[Material for this exercise Boundary: Start]

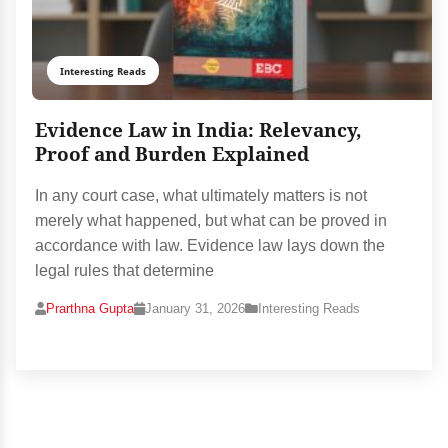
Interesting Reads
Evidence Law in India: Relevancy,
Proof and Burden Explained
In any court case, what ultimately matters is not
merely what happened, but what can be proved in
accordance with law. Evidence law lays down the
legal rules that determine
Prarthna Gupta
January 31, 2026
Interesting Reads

[Material for this exercise Boundary: End]
[Material for this exercise Boundary: Start]

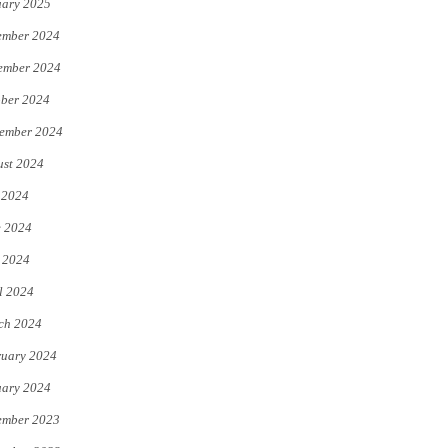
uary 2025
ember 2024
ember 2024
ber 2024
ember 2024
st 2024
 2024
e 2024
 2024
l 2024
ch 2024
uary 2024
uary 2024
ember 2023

[Material for this exercise Boundary: End]

### Exercise directions
Only the lines above that hold "what" are wanted. Show every one of them.

### Exercise answer
In any court case, what ultimately matters is not
merely what happened, but what can be proved in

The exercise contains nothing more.